BY BATANAI MATSIKA
Piggy recalls that the trading of CFI Holdings was suspended in 2018 because of several reasons, such as the failure to comply with listing rules and corporate governance issues.
As a result, most shareholders have had their funds trapped in the stock for some time now. It has also been reported that these breaches were triggered by wrangling between two major shareholders; Messina Investments and Stalap.
Messina Investments is Nicholas van Hoogstraten’s investment vehicle, while Stalap is jointly owned by the National Social Security Authority (Nssa) and Zimre Holdings Limited (ZHL).
Most investors or analysts that have attended AGMs or EGMs where van Hoogstraten is present would confirm that he is indeed a vocal and agile investor. In fact, van Hoogstraten allegedly opposed any fresh capital requests by CFI.
He also demanded that the sale of 81% of Langford Estate to Fidelity Life Assurance in 2016 be reversed, alleging irregularities.
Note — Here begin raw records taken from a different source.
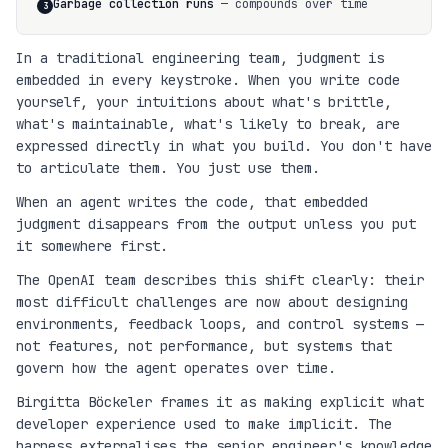
Garbage collection runs
— compounds over time
3
In a traditional engineering team, judgment is
embedded in every keystroke. When you write code
yourself, your intuitions about what's brittle,
what's maintainable, what's likely to break, are
expressed directly in what you build. You don't have
to articulate them. You just use them.
When an agent writes the code, that embedded
judgment disappears from the output unless you put
it somewhere first.
The OpenAI team describes this shift clearly: their
most difficult challenges are now about designing
environments, feedback loops, and control systems —
not features, not performance, but systems that
govern how the agent operates over time.
Birgitta Böckeler frames it as making explicit what
developer experience used to make implicit. The
harness externalises the senior engineer's knowledge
Nicholas Marcel Hoogstraten (now Nicholas von Hessen) was born on February 25, 1945 and is a British businessman. He is known for his property empire, as well as his life history.
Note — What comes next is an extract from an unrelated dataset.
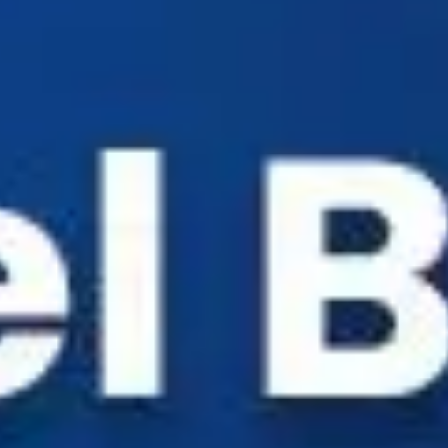
Industry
van Hoogstraten has made headlines in newspapers and on television for decades, ever since he became a millionaire at the age of 22. His fortune has been placed as high as £800 million and built on property, mines, art, farms, shares and money-lending.
He is reported to have owned thousands of properties, the bulk of which were in Sussex, but his most well-known and ostentatious display of wealth is the gigantic Hamilton Palace, a mansion in Uckfield, East Sussex.
He is an active investor on Zimbabwe capital markets. The CFI story brings us to one important aspect that comes with ownership of stock; shareholder rights. While they can vary depending on state regulations where a company’s incorporated or specific corporate bylaws, the following rights are common for common stockholders;
The right to information/ inspect records
Shareholders have the right to investigate the company’s administrative and financial records. To review financial statements or governing documents, shareholders of private entities need to request those documents specifically.
The right to vote
Shareholders are eligible to vote on certain business decisions, like for who should be on the board of directors, for instance. The two standard voting methods are straight voting and cumulative voting. The straight voting method gives a shareholder one vote per share for each seat on the board of directors.
To determine the number of a shareholder’s votes in cumulative voting, you must multiply the number of the shares by the number of available director seats. The shareholder may use these votes to vote for one director or split them among several seats.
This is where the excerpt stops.